# Task item
Once you reach the line containing "Provide Feedback" in the data below, restate each line word for word up to and including the one containing "Subscriptions".

[Records contained in a dataset]
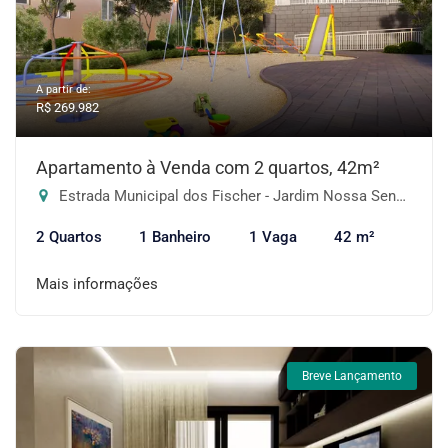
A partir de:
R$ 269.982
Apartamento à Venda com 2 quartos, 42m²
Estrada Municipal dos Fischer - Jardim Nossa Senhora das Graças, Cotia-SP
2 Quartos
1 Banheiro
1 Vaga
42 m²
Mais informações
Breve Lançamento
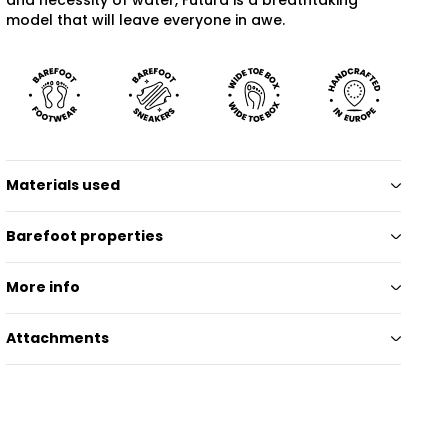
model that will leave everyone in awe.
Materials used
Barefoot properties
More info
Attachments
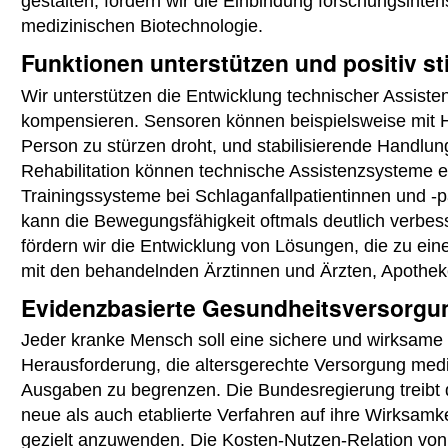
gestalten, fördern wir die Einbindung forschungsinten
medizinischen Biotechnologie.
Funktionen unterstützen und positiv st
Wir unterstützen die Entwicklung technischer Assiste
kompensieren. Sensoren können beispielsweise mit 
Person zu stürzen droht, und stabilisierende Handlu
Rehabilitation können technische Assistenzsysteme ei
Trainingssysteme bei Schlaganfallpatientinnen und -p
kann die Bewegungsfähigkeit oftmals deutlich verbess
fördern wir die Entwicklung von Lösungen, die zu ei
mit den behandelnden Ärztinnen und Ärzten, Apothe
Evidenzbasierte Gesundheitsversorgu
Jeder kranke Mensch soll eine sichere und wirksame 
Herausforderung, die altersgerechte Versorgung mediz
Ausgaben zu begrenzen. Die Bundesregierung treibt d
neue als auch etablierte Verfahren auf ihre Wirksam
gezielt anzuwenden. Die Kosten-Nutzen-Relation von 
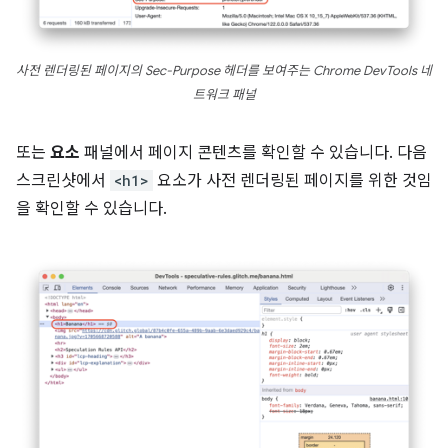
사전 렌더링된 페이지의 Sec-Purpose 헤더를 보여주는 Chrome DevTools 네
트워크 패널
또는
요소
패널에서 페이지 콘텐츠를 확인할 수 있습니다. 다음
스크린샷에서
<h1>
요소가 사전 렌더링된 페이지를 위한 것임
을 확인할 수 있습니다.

...

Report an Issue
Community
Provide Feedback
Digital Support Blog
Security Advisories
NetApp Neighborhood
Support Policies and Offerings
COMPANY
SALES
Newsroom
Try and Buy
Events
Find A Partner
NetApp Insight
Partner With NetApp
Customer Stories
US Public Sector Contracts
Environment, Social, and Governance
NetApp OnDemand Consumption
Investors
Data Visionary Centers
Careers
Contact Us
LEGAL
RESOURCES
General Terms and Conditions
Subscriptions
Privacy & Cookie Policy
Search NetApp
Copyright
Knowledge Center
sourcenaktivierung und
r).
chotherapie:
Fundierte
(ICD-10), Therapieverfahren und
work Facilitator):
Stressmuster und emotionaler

--

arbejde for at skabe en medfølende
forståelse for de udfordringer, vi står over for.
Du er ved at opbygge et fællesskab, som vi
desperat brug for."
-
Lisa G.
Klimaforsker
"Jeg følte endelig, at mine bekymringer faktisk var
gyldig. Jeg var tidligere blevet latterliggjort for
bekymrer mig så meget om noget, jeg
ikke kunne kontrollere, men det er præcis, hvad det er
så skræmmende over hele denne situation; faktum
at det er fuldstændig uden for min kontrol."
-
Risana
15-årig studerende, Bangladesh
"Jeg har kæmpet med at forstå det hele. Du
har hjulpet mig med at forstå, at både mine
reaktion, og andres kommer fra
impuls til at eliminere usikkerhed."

# Answer for the task
Provide Feedback
Digital Support Blog
Security Advisories
NetApp Neighborhood
Support Policies and Offerings
COMPANY
SALES
Newsroom
Try and Buy
Events
Find A Partner
NetApp Insight
Partner With NetApp
Customer Stories
US Public Sector Contracts
Environment, Social, and Governance
NetApp OnDemand Consumption
Investors
Data Visionary Centers
Careers
Contact Us
LEGAL
RESOURCES
General Terms and Conditions
Subscriptions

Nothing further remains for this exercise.